Blow, a New York Times Op-Ed columnist who focuses on politics, public opinion and social justice, picked apart both candidates and gave advice to the Black community as part of the university’s Presidential Distinguished Speaker Series.

Blow gave a detailed rundown of Clinton’s history and explained how she’s much more than a supposed liar. He elaborated on how it’s “fair” to question her past in relation to her involvement in government issues and policies.

Following his analyzation of Clinton’s past, Blow made a smooth transition into discussing Trumps “bigotry.”

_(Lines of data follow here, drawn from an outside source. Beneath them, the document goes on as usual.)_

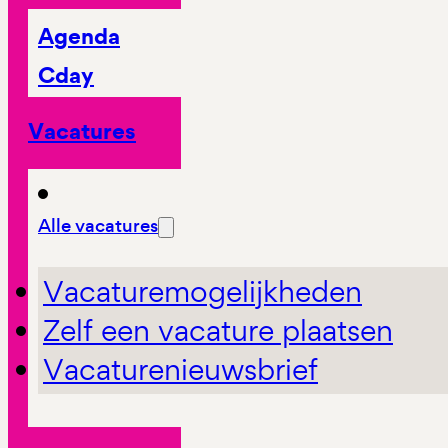
Agenda
Cday
Vacatures
Alle vacatures
Vacaturemogelijkheden
Zelf een vacature plaatsen
Vacaturenieuwsbrief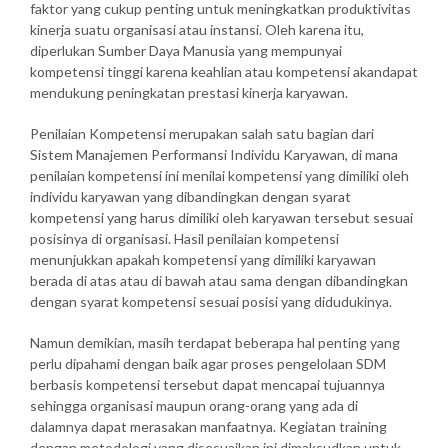
faktor yang cukup penting untuk meningkatkan produktivitas
kinerja suatu organisasi atau instansi. Oleh karena itu,
diperlukan Sumber Daya Manusia yang mempunyai
kompetensi tinggi karena keahlian atau kompetensi akandapat
mendukung peningkatan prestasi kinerja karyawan.
Penilaian Kompetensi merupakan salah satu bagian dari
Sistem Manajemen Performansi Individu Karyawan, di mana
penilaian kompetensi ini menilai kompetensi yang dimiliki oleh
individu karyawan yang dibandingkan dengan syarat
kompetensi yang harus dimiliki oleh karyawan tersebut sesuai
posisinya di organisasi. Hasil penilaian kompetensi
menunjukkan apakah kompetensi yang dimiliki karyawan
berada di atas atau di bawah atau sama dengan dibandingkan
dengan syarat kompetensi sesuai posisi yang didudukinya.
Namun demikian, masih terdapat beberapa hal penting yang
perlu dipahami dengan baik agar proses pengelolaan SDM
berbasis kompetensi tersebut dapat mencapai tujuannya
sehingga organisasi maupun orang-orang yang ada di
dalamnya dapat merasakan manfaatnya. Kegiatan training
dengan metodologi yang disesuaikan ini dimaksudkan untuk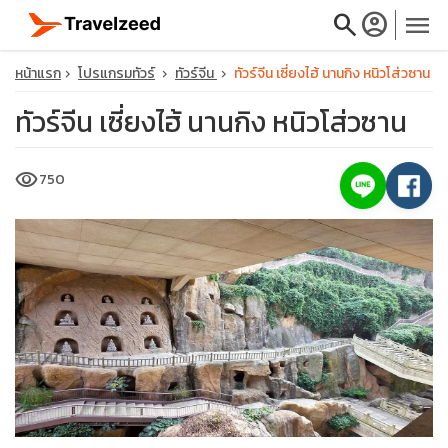
search
account_circle
menu
หน้าแรก
โปรแกรมทัวร์
ทัวร์จีน
ทัวร์จีน เซี่ยงไฮ้ นานกิง หนิวโส่วซาน
ทัวร์จีน เซี่ยงไฮ้ นานกิง หนิวโส่วซาน
close
visibility
750
travel_explore
calendar_month
search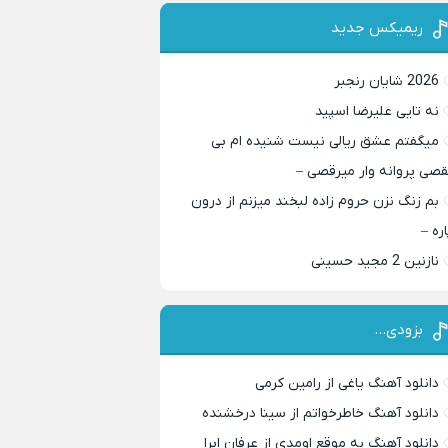
ریمیکس جدید
2026 شایان رنجبر
نه تایی علیرضا اسپید
میگفتم عشق ریالی نیست شنیده ام بی
قصی پروانه وار میرقصی –
بم زنگ نزن حروم زاده لبخند میزنم از درون
اره –
نازنین 2 مجید حسینی
بزودی…
دانلود آهنگ یاغی از رامین کرمی
دانلود آهنگ خاطرخواتم از سینا درخشنده
دانلود آهنگ به موقع اومدی از عرفان ابرا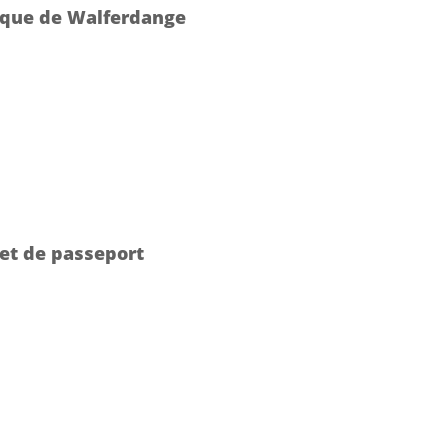
tique de Walferdange
et de passeport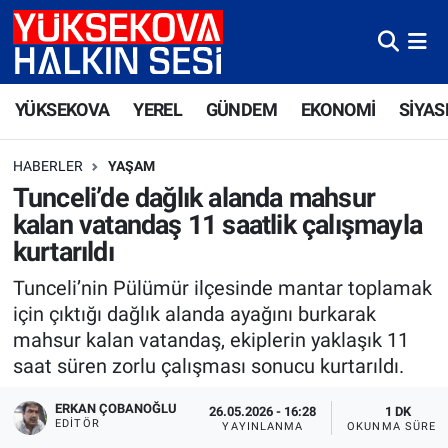
Yüksekova Nöbetçi Eczaneler
YÜKSEKOVA
YEREL
GÜNDEM
EKONOMİ
SİYAS
Yüksekova Hava Durumu
HABERLER
YAŞAM
Yüksekova Trafik Yoğunluk Haritası
Tunceli’de dağlık alanda mahsur
kalan vatandaş 11 saatlik çalışmayla
Süper Lig Puan Durumu ve Fikstür
kurtarıldı
Tüm Manşetler
Tunceli’nin Pülümür ilçesinde mantar toplamak
için çıktığı dağlık alanda ayağını burkarak
Son Dakika Haberleri
mahsur kalan vatandaş, ekiplerin yaklaşık 11
saat süren zorlu çalışması sonucu kurtarıldı.
Haber Arşivi
ERKAN ÇOBANOĞLU
26.05.2026 - 16:28
1 DK
EDITÖR
YAYINLANMA
OKUNMA SÜRES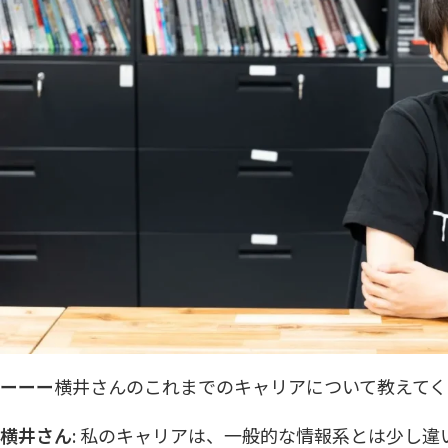
ーーー
横井さんのこれまでのキャリアについて教えてく
横井さん
: 私のキャリアは、一般的な情報系とは少し違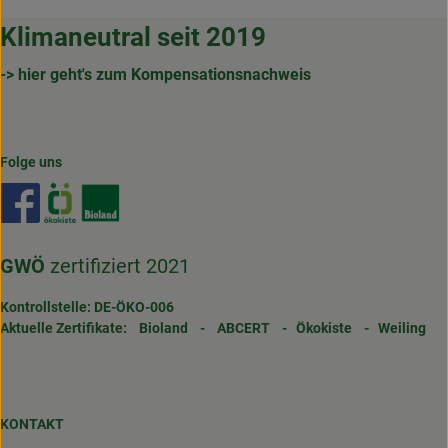
Klimaneutral seit 2019
-> hier geht's zum Kompensationsnachweis
Folge uns
Externer Link zu https://www.facebook.com/gertrudenho
Externer Link zu https://www.oekokiste.de/
Externer Link zu https://www.bioland.de/
GWÖ
zertifiziert 2021
Kontrollstelle: DE-ÖKO-006
Aktuelle Zertifikate:
Bioland
-
ABCERT
-
Ökokiste
-
Weiling
KONTAKT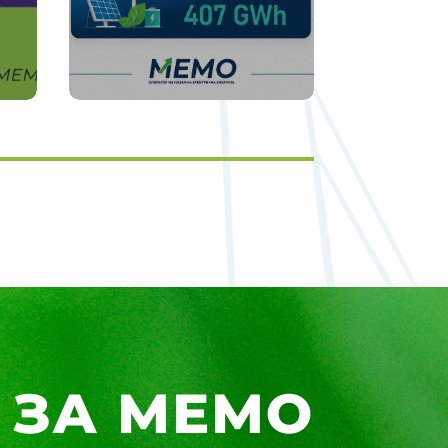
ЗА МЕМО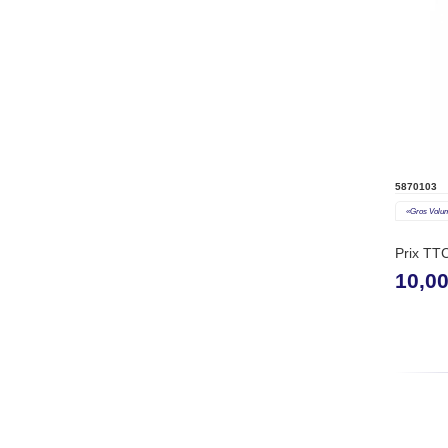
5870103
«gros Volu
Prix TT
10,0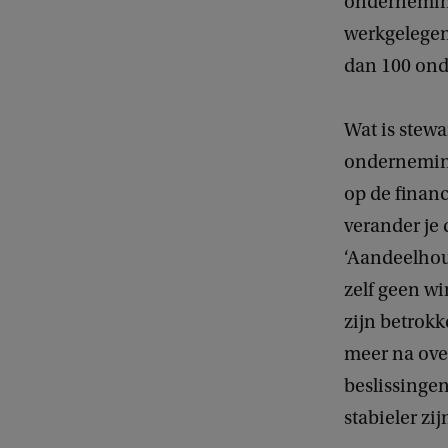
onderneming
werkgelegen
dan 100 ond
Wat is stewa
onderneming 
op de financ
verander je 
‘Aandeelhou
zelf geen w
zijn betrokk
meer na ove
beslissingen
stabieler zi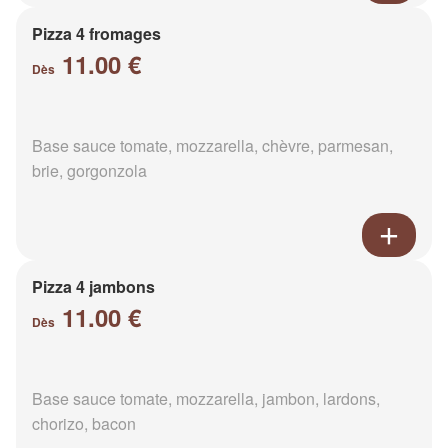
Pizza 4 fromages
11.00 €
Dès
Base sauce tomate, mozzarella, chèvre, parmesan,
brie, gorgonzola
Pizza 4 jambons
11.00 €
Dès
Base sauce tomate, mozzarella, jambon, lardons,
chorizo, bacon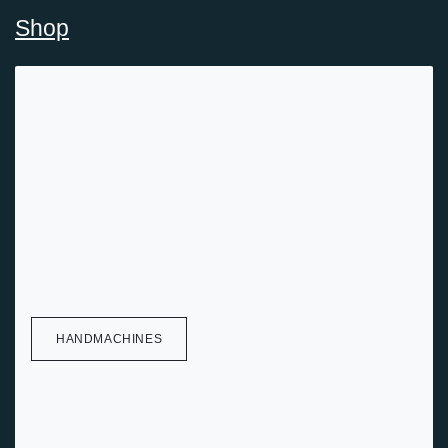
Shop
HANDMACHINES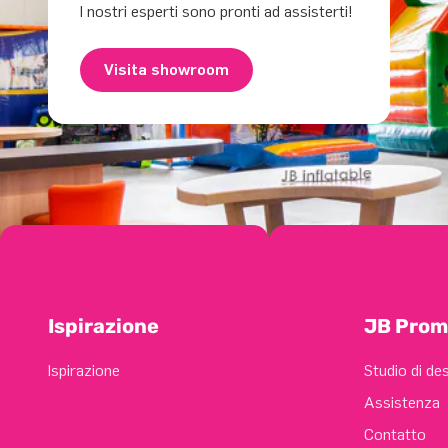
I nostri esperti sono pronti ad assisterti!
Visita showroom
Ispirazione
JB Prom
Ispirazione
Studio di de
Assistenza
Contatto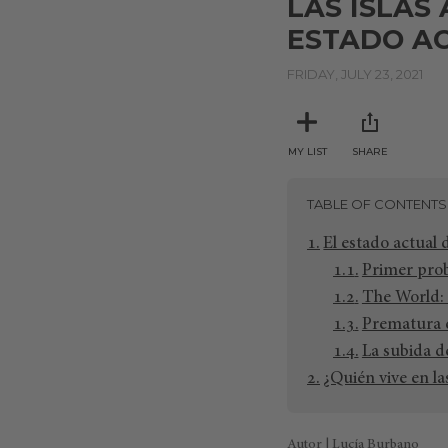
LAS ISLAS 
ESTADO A
FRIDAY, JULY 23, 2021
MY LIST
SHARE
TABLE OF CONTENTS
El estado actual d
Primer prob
The World:
Prematura e
La subida de
¿Quién vive en la
Autor | Lucía Burbano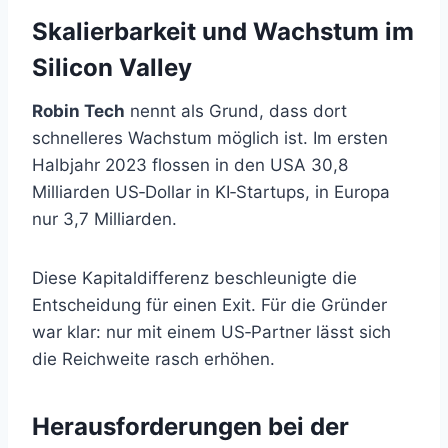
Skalierbarkeit und Wachstum im
Silicon Valley
Robin Tech
nennt als Grund, dass dort
schnelleres Wachstum möglich ist. Im ersten
Halbjahr 2023 flossen in den USA 30,8
Milliarden US‑Dollar in KI‑Startups, in Europa
nur 3,7 Milliarden.
Diese Kapitaldifferenz beschleunigte die
Entscheidung für einen Exit. Für die Gründer
war klar: nur mit einem US‑Partner lässt sich
die Reichweite rasch erhöhen.
Herausforderungen bei der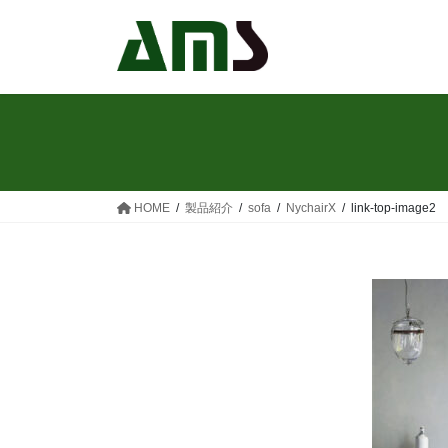
コ
ナ
ン
ビ
テ
ゲ
ン
ー
ツ
シ
へ
ョ
ス
ン
キ
に
ッ
移
HOME
製品紹介
sofa
NychairX
link-top-image2
プ
動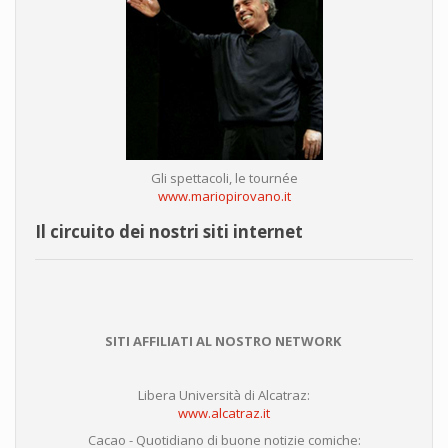
Gli spettacoli, le tournée
www.mariopirovano.it
Il circuito dei nostri siti internet
SITI AFFILIATI AL NOSTRO NETWORK
Libera Università di Alcatraz:
www.alcatraz.it
Cacao - Quotidiano di buone notizie comiche: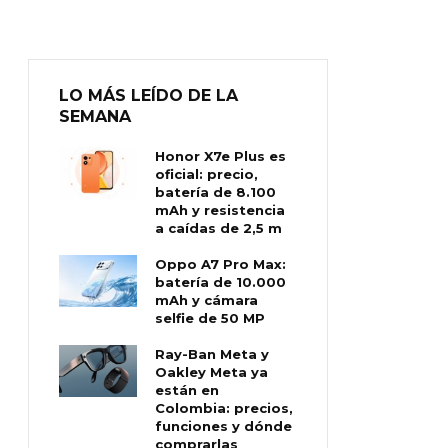
LO MÁS LEÍDO DE LA
SEMANA
Honor X7e Plus es
oficial: precio,
batería de 8.100
mAh y resistencia
a caídas de 2,5 m
Oppo A7 Pro Max:
batería de 10.000
mAh y cámara
selfie de 50 MP
Ray-Ban Meta y
Oakley Meta ya
están en
Colombia: precios,
funciones y dónde
comprarlas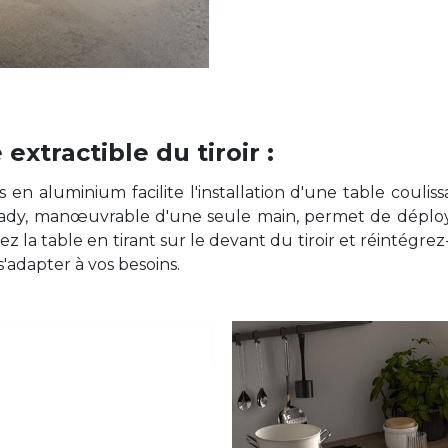
extractible du tiroir :
en aluminium facilite l'installation d'une table couliss
e Ready, manœuvrable d'une seule main, permet de dépl
 la table en tirant sur le devant du tiroir et réintégre
'adapter à vos besoins.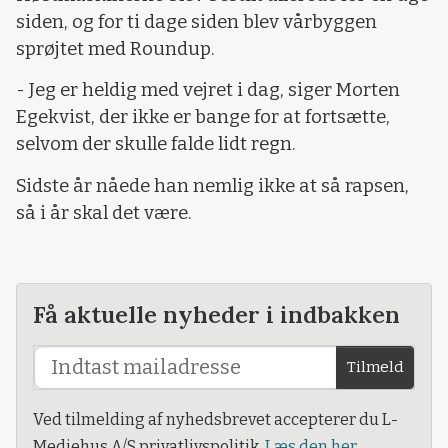
siden, og for ti dage siden blev vårbyggen
sprøjtet med Roundup.
- Jeg er heldig med vejret i dag, siger Morten
Egekvist, der ikke er bange for at fortsætte,
selvom der skulle falde lidt regn.
Sidste år nåede han nemlig ikke at så rapsen,
så i år skal det være.
Få aktuelle nyheder i indbakken
Tilmeld
Ved tilmelding af nyhedsbrevet accepterer du L-
Mediehus A/S privatlivspolitik.
Læs den her.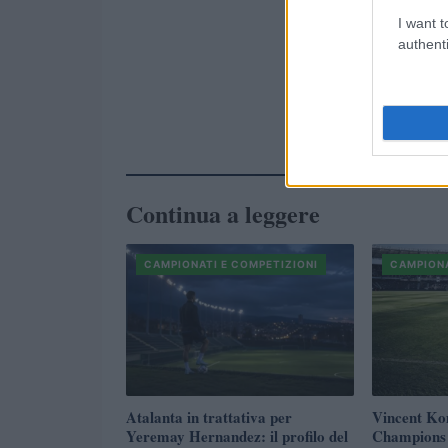
I want t
authenti
Continua a leggere
CAMPIONATI E COMPETIZIONI
CAMPIONA
Atalanta in trattativa per
Vincent Ko
Yeremay Hernandez: il profilo del
Champions 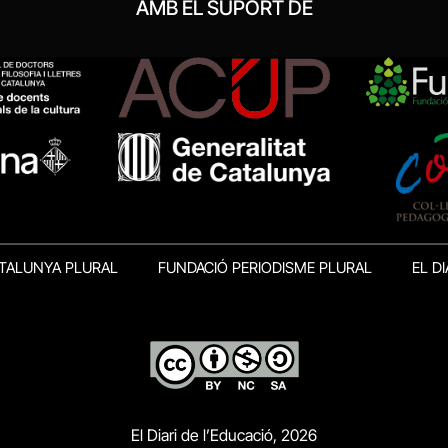
AMB EL SUPORT DE
TALUNYA PLURAL
FUNDACIÓ PERIODISME PLURAL
EL DI
El Diari de l’Educació, 2026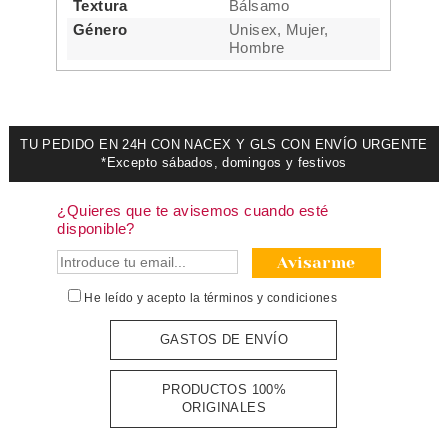
Textura
Bálsamo
Género
Unisex, Mujer,
Hombre
TU PEDIDO EN 24H CON NACEX Y GLS CON ENVÍO URGENTE
*Excepto sábados, domingos y festivos
¿Quieres que te avisemos cuando esté
disponible?
Avisarme
He leído y acepto la
términos y condiciones
GASTOS DE ENVÍO
PRODUCTOS 100%
ORIGINALES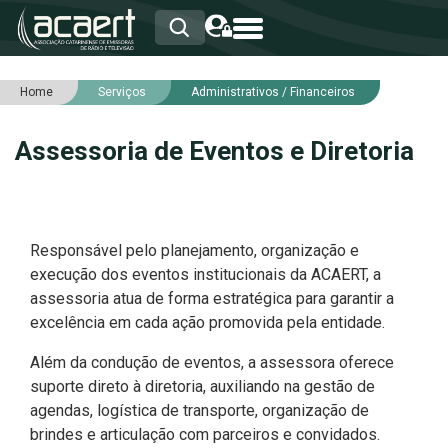
Home
Serviços
Administrativos / Financeiros
HOME
INSTITUCIONAL
Assessoria de Eventos e Diretoria
ASSOCIADOS
RCA
RNA
NOTÍCIAS
SERVIÇOS
Responsável pelo
planejamento, organização e
INTEGRIDADE
execução dos eventos institucionais da ACAERT
, a
assessoria atua de forma estratégica para garantir a
excelência em cada ação promovida pela entidade.
Além da condução de eventos, a assessora oferece
suporte direto à diretoria
, auxiliando na
gestão de
agendas, logística de transporte, organização de
brindes e articulação com parceiros e convidados
.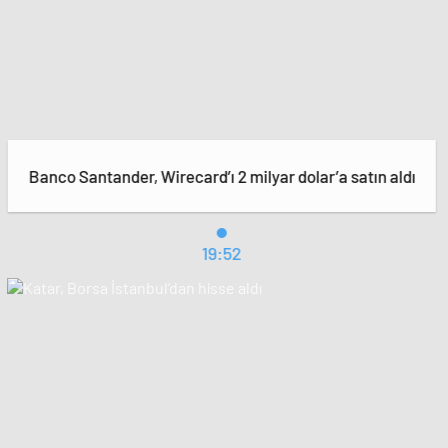
Banco Santander, Wirecard’ı 2 milyar dolar’a satın aldı
19:52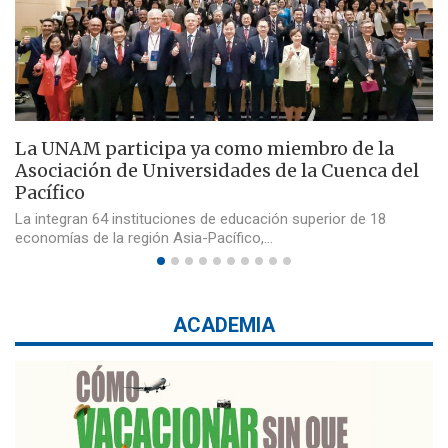
La UNAM participa ya como miembro de la
Asociación de Universidades de la Cuenca del
Pacífico
La integran 64 instituciones de educación superior de 18
economías de la región Asia-Pacífico,…
ACADEMIA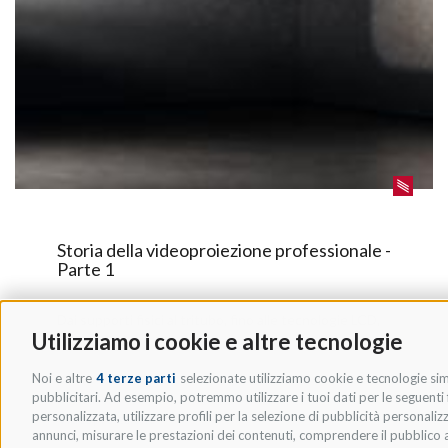
Storia della videoproiezione professionale -
Parte 1
Dai supporti fisici al tritubo, fino alle tecnologie LCD,
Utilizziamo i cookie e altre tecnologie
DLP e LCoS
Noi e altre
4 terze parti
selezionate utilizziamo cookie e tecnologie simi
pubblicitari. Ad esempio, potremmo utilizzare i tuoi dati per le seguenti fi
personalizzata, utilizzare profili per la selezione di pubblicità personaliz
Videoproiezione
annunci, misurare le prestazioni dei contenuti, comprendere il pubblico att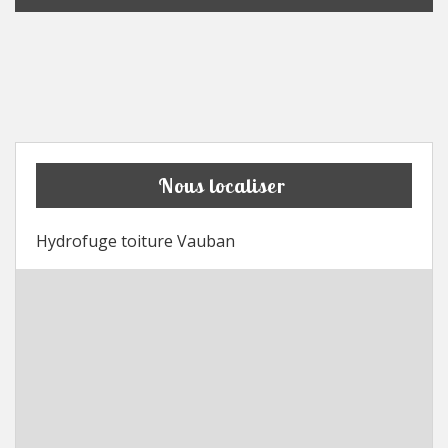
Nous localiser
Hydrofuge toiture Vauban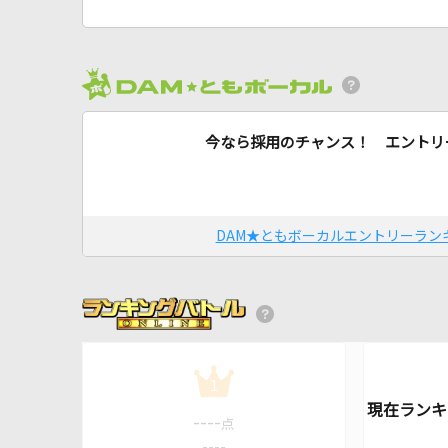
今なら採用のチャンス！ エントリ
DAM★ともボーカルエントリーラン
1
----
点
----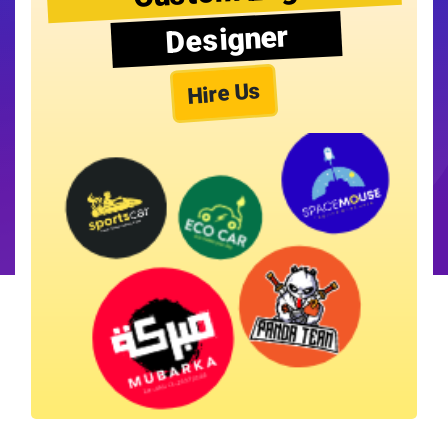
Designer
Hire Us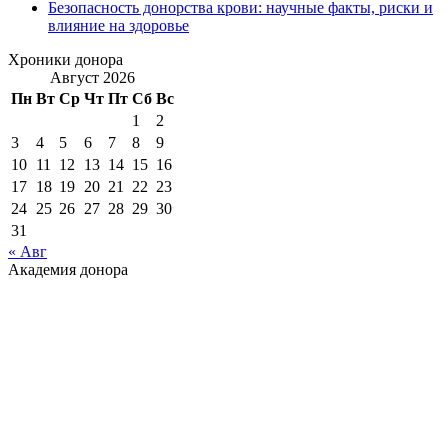
Безопасность донорства крови: научные факты, риски и
влияние на здоровье
Хроники донора
Август 2026
Пн
Вт
Ср
Чт
Пт
Сб
Вс
1
2
3
4
5
6
7
8
9
10
11
12
13
14
15
16
17
18
19
20
21
22
23
24
25
26
27
28
29
30
31
« Авг
Академия донора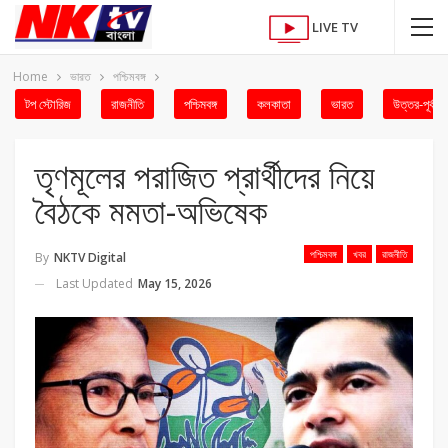
LIVE TV
Home
ভারত
পশ্চিমবঙ্গ
টপ স্টোরিজ
রাজনীতি
পশ্চিমবঙ্গ
কলকাতা
ভারত
উত্তর-পূর্ব
তৃণমূলের পরাজিত প্রার্থীদের নিয়ে
বৈঠকে মমতা-অভিষেক
পশ্চিমবঙ্গ
খবর
রাজনীতি
By
NKTV Digital
Last Updated
May 15, 2026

“At least for Clinton, there is a record to question,” Blow said. “And it is one that deals with policy. At least she is a serious candidate. Trump on the other hand is not. He is a national and international embarrassment.”

He spoke on Trump’s trail of dishonesty and deflection, but maintained a comparison to Clinton’s record. Blow touched on the fact that Trump has yet to release tax returns and other financial documents, something that no other presidential candidate has failed to do. In addition, Blow questioned Trump’s charitable ways, stating that there hasn’t been any proof of donation.

Discussing Trump, much of Blow’s speech echoed his most recent column “Trump’s ‘Deplorable’ Deflections.” In it, he states that “Trump has called Clinton ‘a world-class liar,’ but there is no bigger liar than Trump himself—just look at PolitiFact. The man is pathological.”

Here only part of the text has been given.